The catalytic degradation of ethylene by δ-MnO2 at room temperature and its application in the postharvest preservation of Prunus salicina ‘Wushan Plum’ fruit

This study developed two δ-MnO₂ catalysts synthesized via isopropanol reduction (MnO₂-iso) and ammonium chloride hydrothermal treatment (MnO₂-NH₄Cl) for room-temperature ethylene catalytic degradation. Characterizations, e.g., scanning electron microscope, X-ray diffraction and N₂ adsorption-desorption analysis, are employed to investigate the underlying mechanism of their ethylene-degradation differences.

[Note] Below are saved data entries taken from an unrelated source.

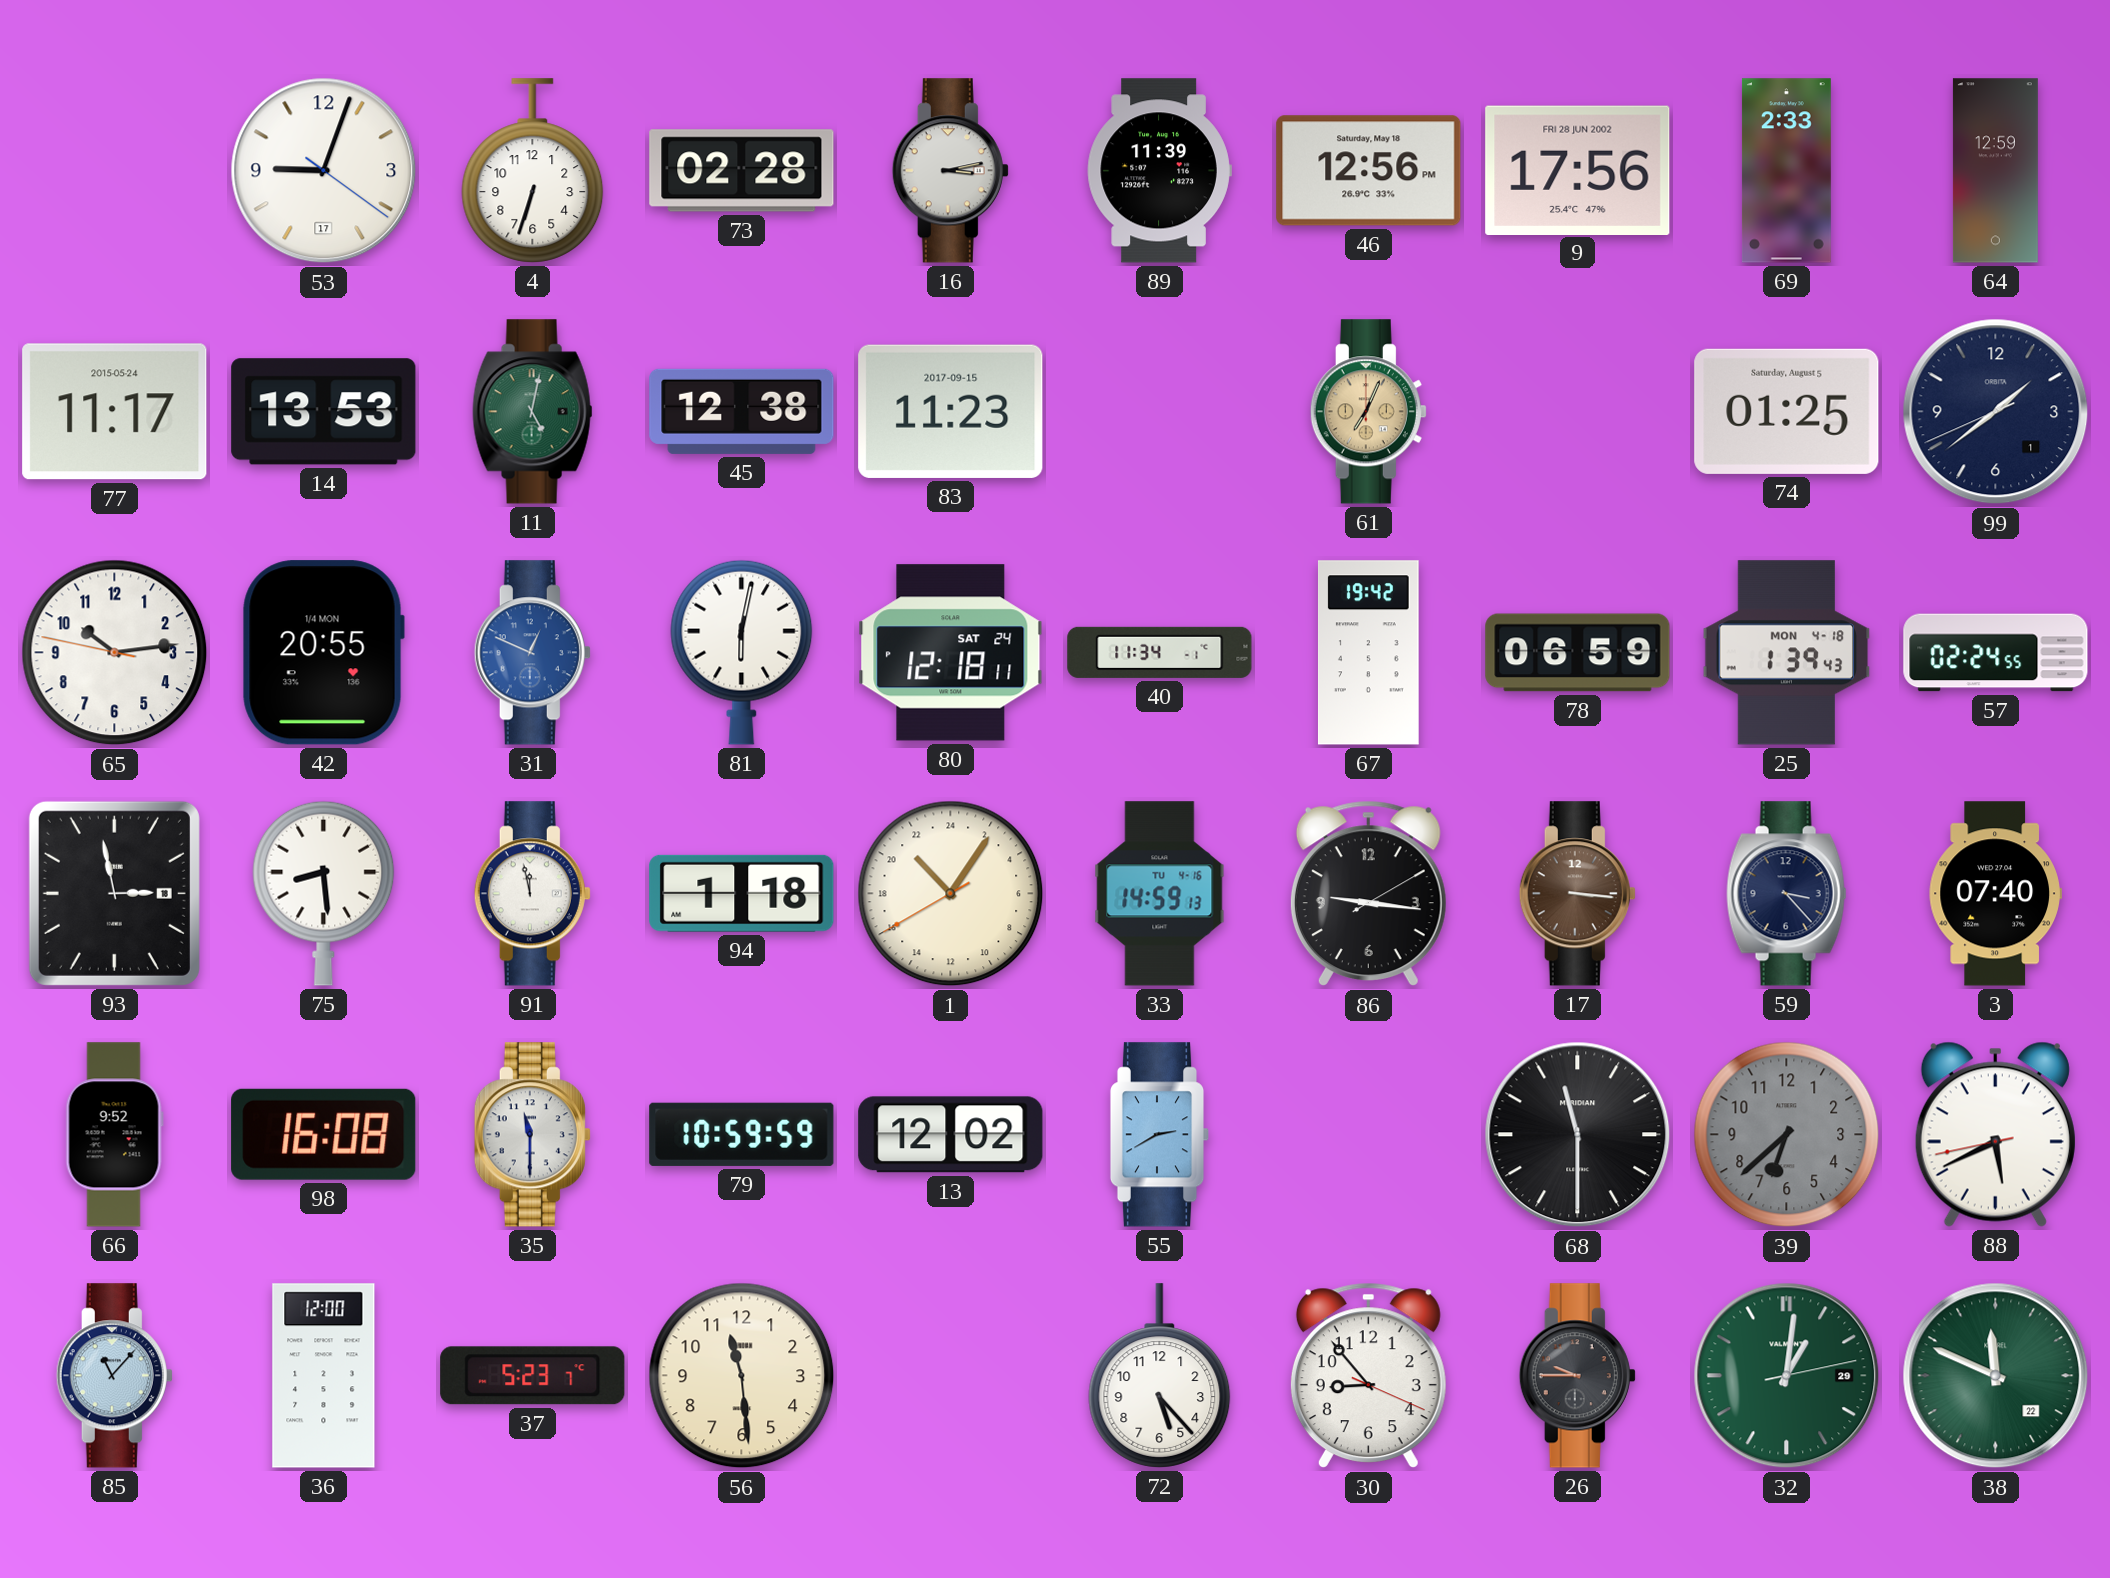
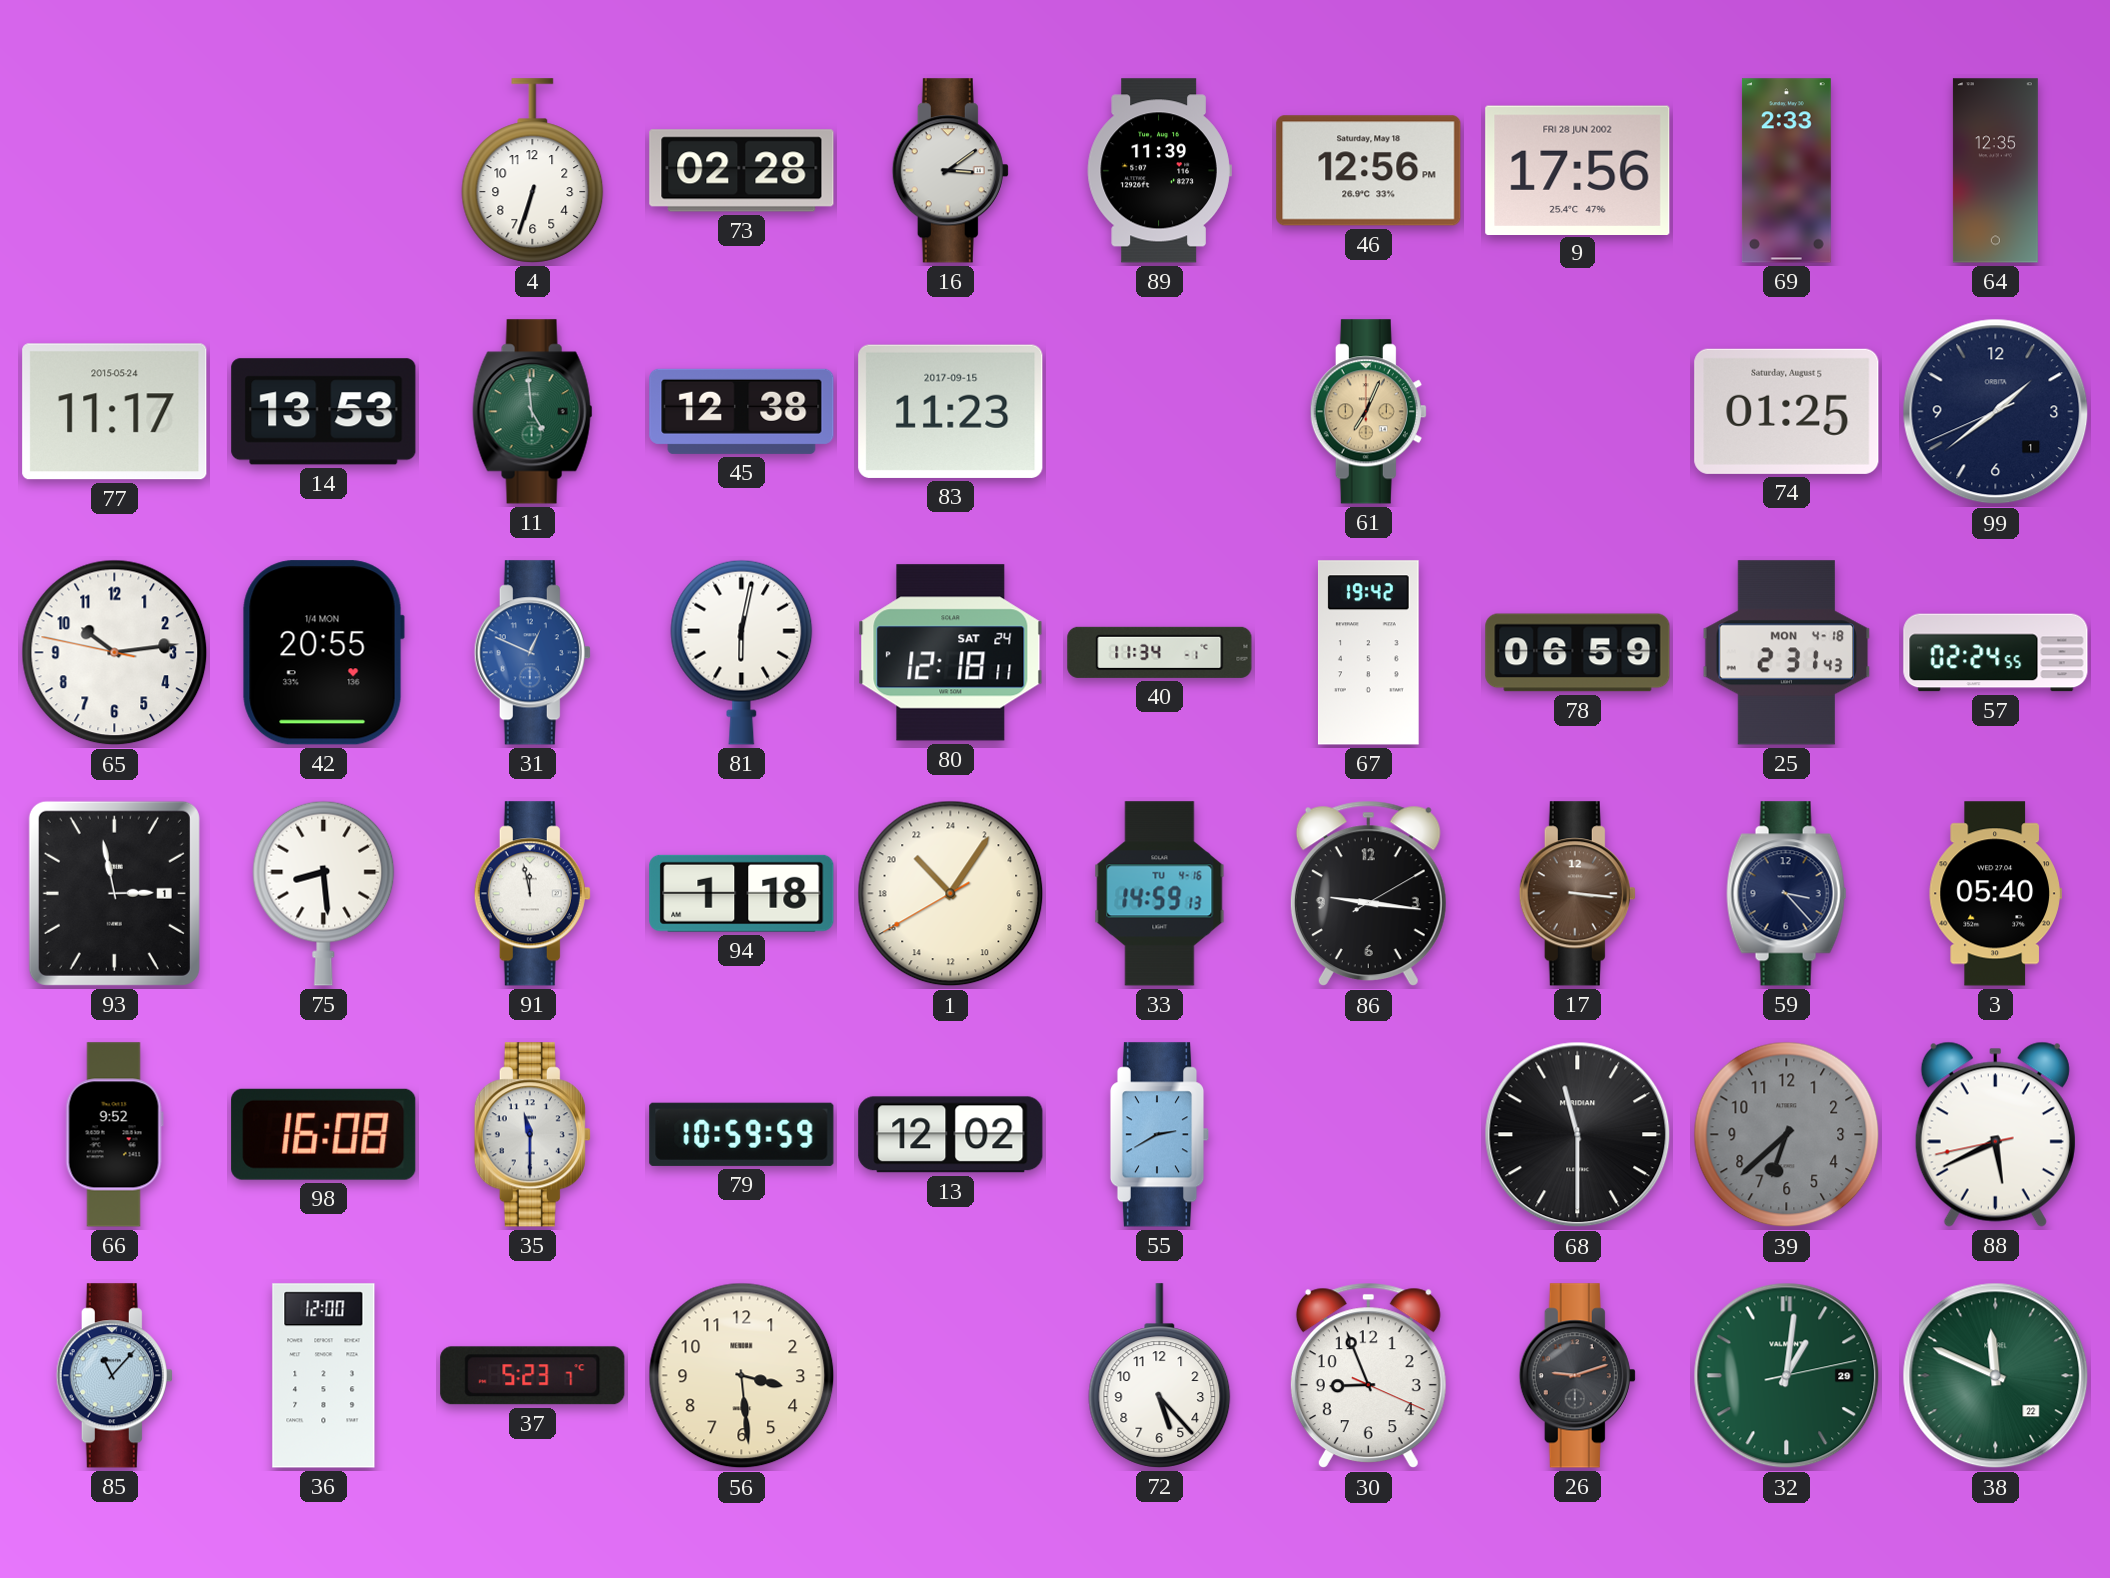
53: 9:03 -> none
16: 3:13 -> 3:09
64: 12:59 -> 12:35
11: 5:02 -> 4:59
25: 1:39 -> 2:31
93 date: 18 -> 1
3: 07:40 -> 05:40
56: 11:29 -> 3:29
30: 8:53 -> 8:56
26: 9:45 -> 9:12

X-ray photoelectron spectroscopy indicates that the enhanced performance of MnO₂-iso primarily stems from its abundant surface defects, elevated Mn³⁺, and reactive oxygen species, relative to MnO₂-NH₄Cl. At 100 ppm ethylene over 8 h, MnO₂-iso achieves 66.9 % degradation efficiency compared to 46.1 % for MnO₂-NH₄Cl. Furthermore, when incorporated into composite labels for postharvest treatment of Prunus salicina ‘Wushan Plum’ fruit, both catalysts significantly reduce ethylene production by (28.5 % and 20.3 % by 12th day), delay respiration peaks by 2 d, better preserve fruits' key quality attributes, and extend fruits' shelf life by 3–5 d. These findings highlight δ-MnO₂ as an eco-friendly alternative for ambient ethylene oxidation in fruit preservation.